# drag washer



## mocean (Feb 2, 2006)

What side of the drag washer do you put the drag grease on? The handle side or the spool side?


----------



## muggs (May 21, 2004)

*Both sides...*

The way I do it is goop up both sides and install top washer and squeeze 'em together and then remove any excess that oozes out.


----------



## wahoo02 (Aug 12, 2005)

The Shimano rep at the boat show told me to take the drag washer out then work grease into it on both sides. This is what I've been doing for 6 years and it seems to work fine.


----------



## stew1tx (Oct 15, 2004)

Both sides and make sure you work dry it off first to remove the old stuff and then work the new grease into it well and leave a little excess on it to provide a surface between the metals... Keeps them from burning up...


----------



## scubaru (Mar 28, 2005)

What kind of grease do you use?


----------



## stew1tx (Oct 15, 2004)

Shimano, of course hehehe...


----------



## scubaru (Mar 28, 2005)

Shimano grease? Where from hehehehe?


----------



## Hooked (Oct 15, 2004)

Check with FTU for drag washer grease. They were out when I was there last week. Don't know if Academy, Bass Pro or Gander carries it but check with them if there's one closer to you.


----------



## Bantam1 (Jun 26, 2007)

As some said before you will need to grease both sides of the washer. Depending on which washer you have will determine the technique required to properly grease the washer. 

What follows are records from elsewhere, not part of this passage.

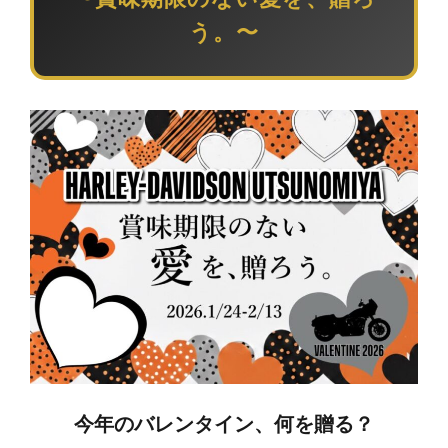
う。〜
今年のバレンタイン、何を贈る？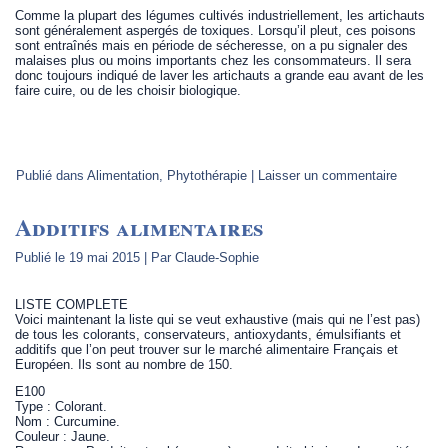
Comme la plupart des légumes cultivés industriellement, les artichauts
sont généralement aspergés de toxiques. Lorsqu’il pleut, ces poisons
sont entraînés mais en période de sécheresse, on a pu signaler des
malaises plus ou moins importants chez les consommateurs. Il sera
donc toujours indiqué de laver les artichauts a grande eau avant de les
faire cuire, ou de les choisir biologique.
Publié dans
Alimentation
,
Phytothérapie
|
Laisser un commentaire
Additifs alimentaires
Publié le
19 mai 2015
|
Par
Claude-Sophie
LISTE COMPLETE
Voici maintenant la liste qui se veut exhaustive (mais qui ne l’est pas)
de tous les colorants, conservateurs, antioxydants, émulsifiants et
additifs que l’on peut trouver sur le marché alimentaire Français et
Européen. Ils sont au nombre de 150.
E100
Type : Colorant.
Nom : Curcumine.
Couleur : Jaune.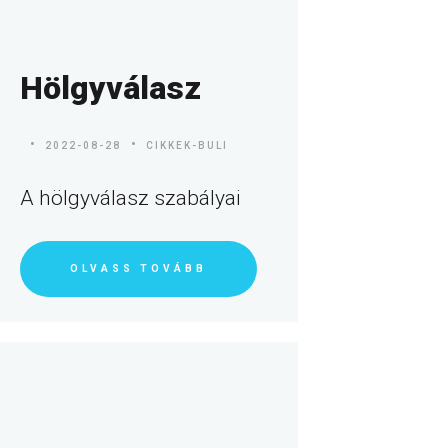
Hölgyválasz
2022-08-28
CIKKEK-BULI
A hölgyválasz szabályai
OLVASS TOVÁBB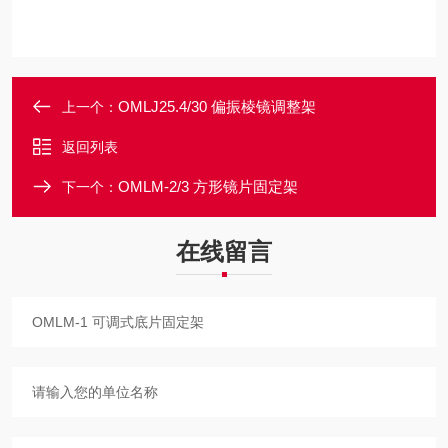
OMLJ25.4/30 偏振棱镜调整架
上一个：
返回列表
OMLM-2/3 方形镜片固定架
下一个：
在线留言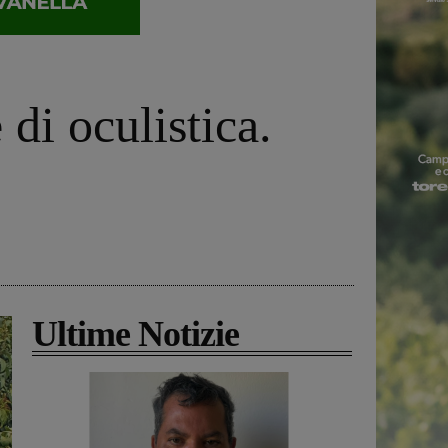
 di oculistica.
Ultime Notizie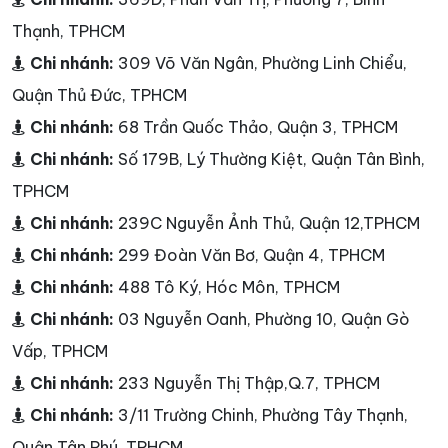
Thạnh, TPHCM
Chi nhánh:
309 Võ Văn Ngân, Phường Linh Chiểu,
Quận Thủ Đức, TPHCM
Chi nhánh:
68 Trần Quốc Thảo, Quận 3, TPHCM
Chi nhánh:
Số 179B, Lý Thường Kiệt, Quận Tân Bình,
TPHCM
Chi nhánh:
239C Nguyễn Ảnh Thủ, Quận 12,TPHCM
Chi nhánh:
299 Đoàn Văn Bơ, Quận 4, TPHCM
Chi nhánh:
488 Tô Ký, Hóc Môn, TPHCM
Chi nhánh:
03 Nguyễn Oanh, Phường 10, Quận Gò
Vấp, TPHCM
Chi nhánh:
233 Nguyễn Thị Thập,Q.7, TPHCM
Chi nhánh:
3/11 Trường Chinh, Phường Tây Thạnh,
Quận Tân Phú, TPHCM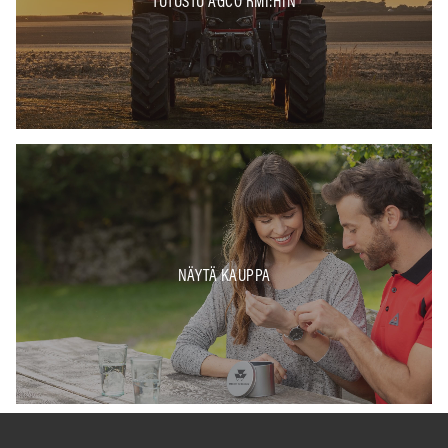
NÄYTÄ KAUPPA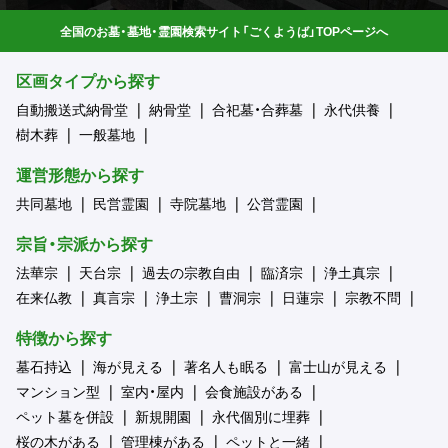
全国のお墓・墓地・霊園検索サイト「ごくようば」TOPページへ
区画タイプから探す
自動搬送式納骨堂
納骨堂
合祀墓・合葬墓
永代供養
樹木葬
一般墓地
運営形態から探す
共同墓地
民営霊園
寺院墓地
公営霊園
宗旨・宗派から探す
法華宗
天台宗
過去の宗教自由
臨済宗
浄土真宗
在来仏教
真言宗
浄土宗
曹洞宗
日蓮宗
宗教不問
特徴から探す
墓石持込
海が見える
著名人も眠る
富士山が見える
マンション型
室内・屋内
会食施設がある
ペット墓を併設
新規開園
永代個別に埋葬
桜の木がある
管理棟がある
ペットと一緒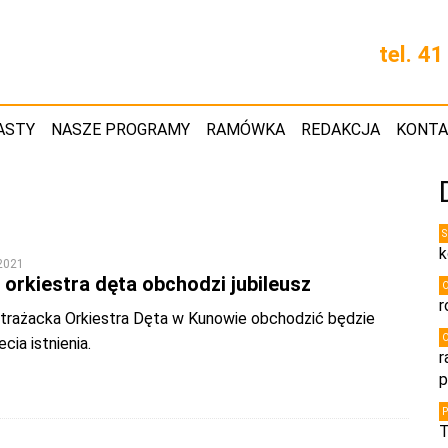
tel. 4
ASTY
NASZE PROGRAMY
RAMÓWKA
REDAKCJA
KONT
k
 2021
orkiestra dęta obchodzi jubileusz
r
trażacka Orkiestra Dęta w Kunowie obchodzić będzie
ecia istnienia.
r
p
T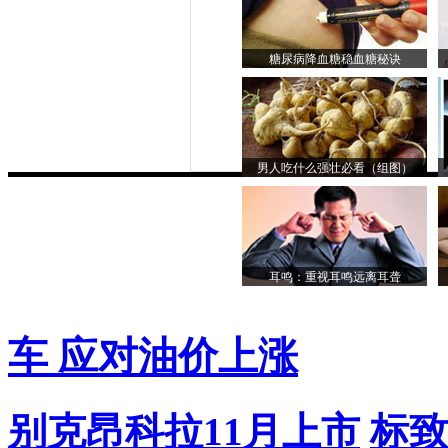
糖尿病降血糖稳血糖秘诀
男人吃什么强壮必看（组图）
耳鸣：重视耳鸣远离耳聋
车 应对油价上涨
别克昂科拉11月上市
标致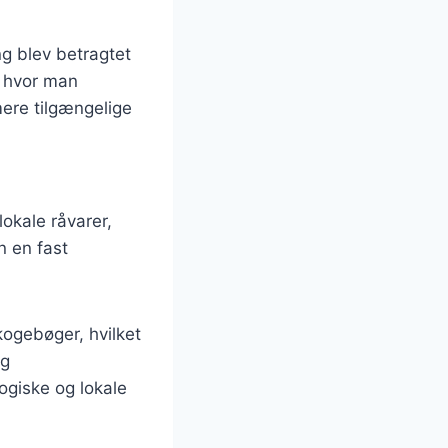
ing blev betragtet
, hvor man
mere tilgængelige
lokale råvarer,
vn en fast
ogebøger, hvilket
og
logiske og lokale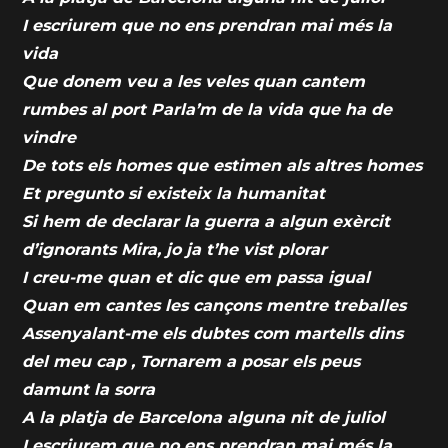
I escriurem que no ens prendran mai més la
vida
Que donem veu a les veles quan cantem
rumbes al port Parla’m de la vida que ha de
vindre
De tots els homes que estimen als altres homes
Et pregunto si existeix la humanitat
Si hem de declarar la guerra a algun exèrcit
d’ignorants Mira, jo ja t’he vist plorar
I creu-me quan et dic que em passa igual
Quan em cantes les cançons mentre treballes
Assenyalant-me els dubtes com martells dins
del meu cap , Tornarem a posar els peus
damunt la sorra
A la platja de Barcelona alguna nit de juliol
I escriurem que no ens prendran mai més la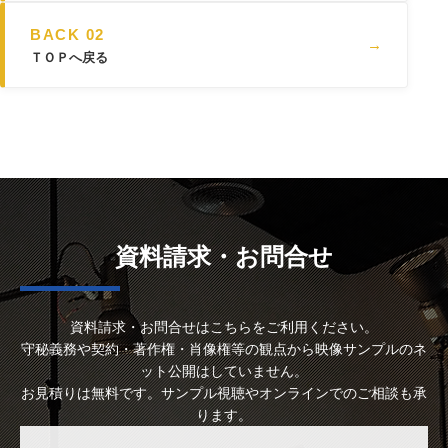
BACK 02
→
ＴＯＰへ戻る
資料請求・お問合せ
資料請求・お問合せはこちらをご利用ください。
守秘義務や契約・著作権・肖像権等の観点から映像サンプルのネ
ット公開はしていません。
お見積りは無料です。サンプル視聴やオンラインでのご相談も承
ります。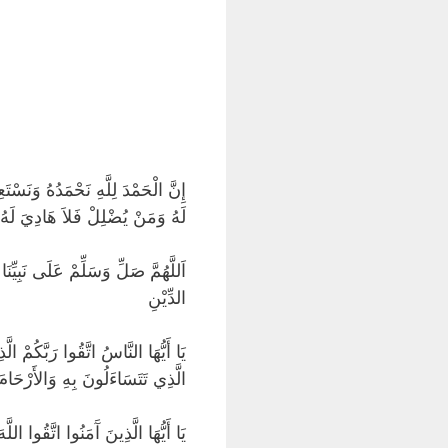
إِنَّ الْحَمْدَ لِلَّهِ نَحْمَدُهُ وَنَسْ
لَهُ وَمَنْ يُضْلِلْ فَلاَ هَادِيَ لَهُ. أ
اَللَّهُمَّ صَلِّ وَسَلِّمْ عَلَى نَبِيِّ
الدِّيْنِ
يَا أَيُّهَا النَّاسُ اتَّقُوا رَبَّكُمْ 
الَّذِي تَتَسَاءَلُونَ بِهِ وَالأَرْحَامَ 
يَا أَيُّهَا الَّذِينَ آَمَنُوا اتَّقُوا اللَ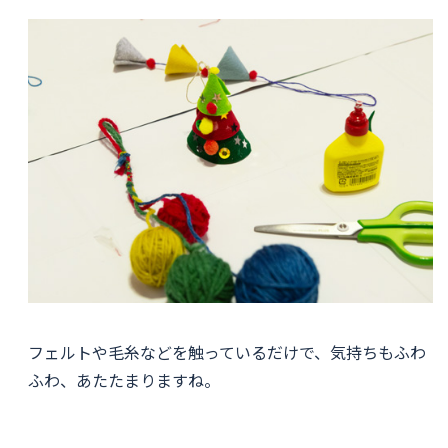
フェルトや毛糸などを触っているだけで、気持ちもふわ
ふわ、あたたまりますね。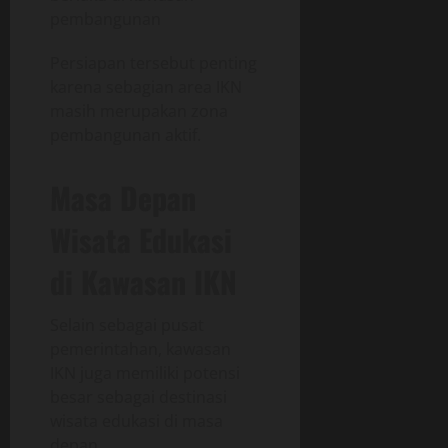
pembangunan
Persiapan tersebut penting
karena sebagian area IKN
masih merupakan zona
pembangunan aktif.
Masa Depan
Wisata Edukasi
di Kawasan IKN
Selain sebagai pusat
pemerintahan, kawasan
IKN juga memiliki potensi
besar sebagai destinasi
wisata edukasi di masa
depan.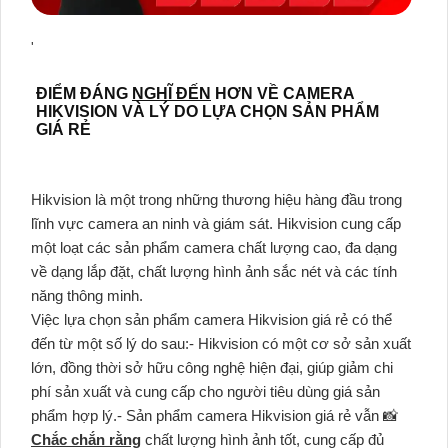
'
ĐIỂM ĐÁNG
NGHĨ ĐẾN
HƠN VỀ CAMERA
HIKVISION VÀ LÝ DO LỰA CHỌN SẢN PHẨM
GIÁ RẺ
Hikvision là một trong những thương hiệu hàng đầu trong
lĩnh vực camera an ninh và giám sát. Hikvision cung cấp
một loạt các sản phẩm camera chất lượng cao, đa dạng
về dạng lắp đặt, chất lượng hình ảnh sắc nét và các tính
năng thông minh.
Việc lựa chọn sản phẩm camera Hikvision giá rẻ có thể
đến từ một số lý do sau:- Hikvision có một cơ sở sản xuất
lớn, đồng thời sở hữu công nghệ hiện đại, giúp giảm chi
phí sản xuất và cung cấp cho người tiêu dùng giá sản
phẩm hợp lý.- Sản phẩm camera Hikvision giá rẻ vẫn 📸
Chắc chắn rằng
chất lượng hình ảnh tốt, cung cấp đủ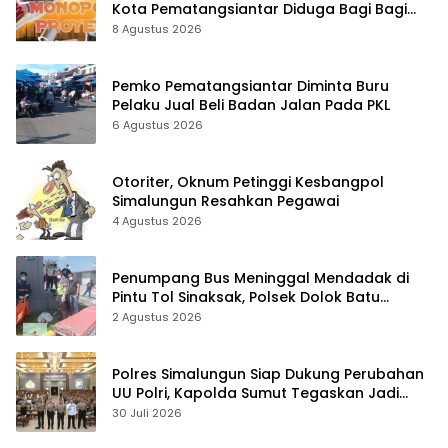
Kota Pematangsiantar Diduga Bagi Bagi
Proyek ke Kontraktor
8 Agustus 2026
Pemko Pematangsiantar Diminta Buru
Pelaku Jual Beli Badan Jalan Pada PKL
6 Agustus 2026
Otoriter, Oknum Petinggi Kesbangpol
Simalungun Resahkan Pegawai
4 Agustus 2026
Penumpang Bus Meninggal Mendadak di
Pintu Tol Sinaksak, Polsek Dolok Batu
Nanggar Gerak Cepat Olah TKP
2 Agustus 2026
Polres Simalungun Siap Dukung Perubahan
UU Polri, Kapolda Sumut Tegaskan Jadi
Fondasi Penguatan Profesionalisme dan
30 Juli 2026
Akuntabilitas Personel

If you cannot find the grease locally then please call 877-577-0600 to order our drag grease.


----------



## MattK (Feb 9, 2006)

Academy has it.


----------



## mocean (Feb 2, 2006)

thanks fellas, pulls like buttah.


----------



## Stumpgrinder (Feb 18, 2006)

I change the fiber drag washers in all my curados about once a year. dont know if its neccesary but what the heck, they're cheap and as long as I'm there I change em out.


----------